** DESCRIPTION OF THE TASK **
Locate every line below that contains the word "exponents" and copy it.

*** EXTRACTED ENTRIES ***

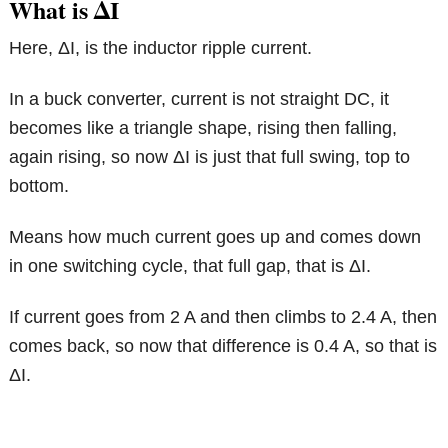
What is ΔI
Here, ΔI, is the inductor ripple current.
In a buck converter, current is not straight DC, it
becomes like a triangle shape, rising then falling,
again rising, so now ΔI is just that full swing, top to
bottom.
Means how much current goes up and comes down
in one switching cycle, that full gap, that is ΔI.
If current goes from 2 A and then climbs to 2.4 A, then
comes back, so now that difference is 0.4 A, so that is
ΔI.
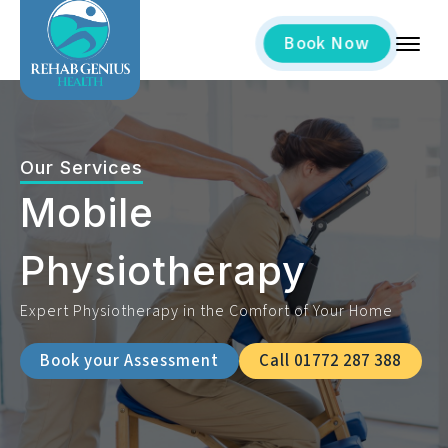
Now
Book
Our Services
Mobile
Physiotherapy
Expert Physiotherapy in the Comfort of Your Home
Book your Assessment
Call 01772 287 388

*** End of EXTRACTED ENTRIES ***
*** EXTRACTED ENTRIES ***

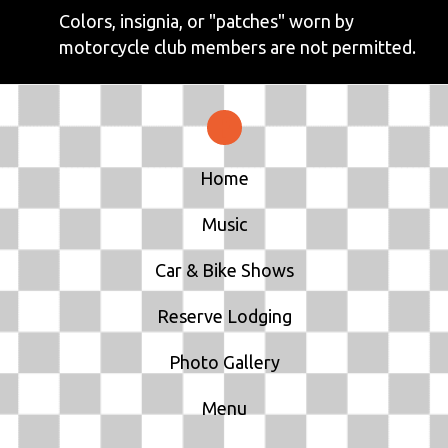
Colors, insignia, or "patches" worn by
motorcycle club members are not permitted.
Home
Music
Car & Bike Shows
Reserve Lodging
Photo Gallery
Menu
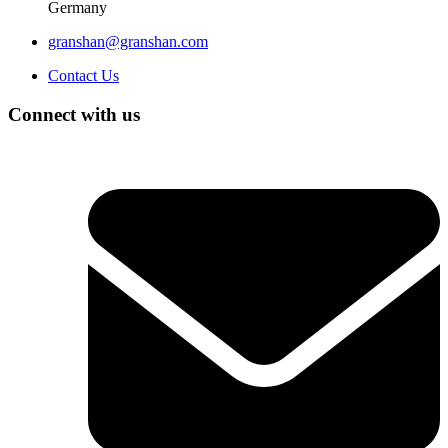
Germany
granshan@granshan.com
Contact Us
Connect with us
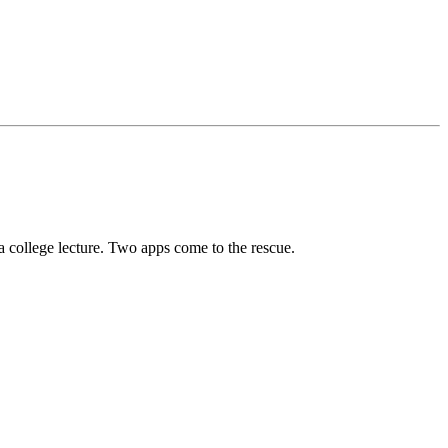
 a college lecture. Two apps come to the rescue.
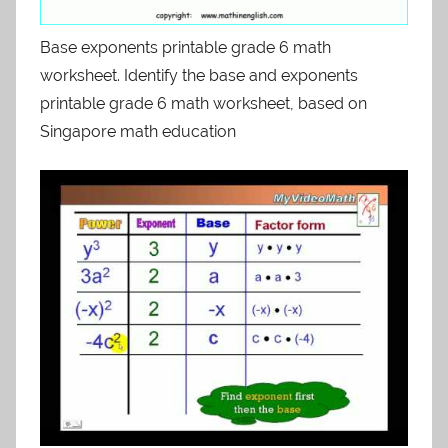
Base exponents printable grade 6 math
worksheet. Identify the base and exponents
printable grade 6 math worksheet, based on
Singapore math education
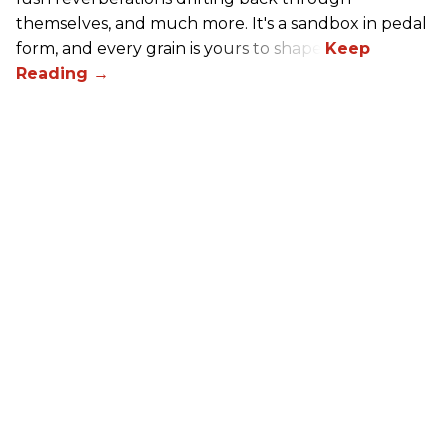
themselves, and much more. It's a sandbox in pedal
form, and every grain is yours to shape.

*** End of EXTRACTED ENTRIES ***

** SOLUTION TO THIS EXERCISE **
Base exponents printable grade 6 math
worksheet. Identify the base and exponents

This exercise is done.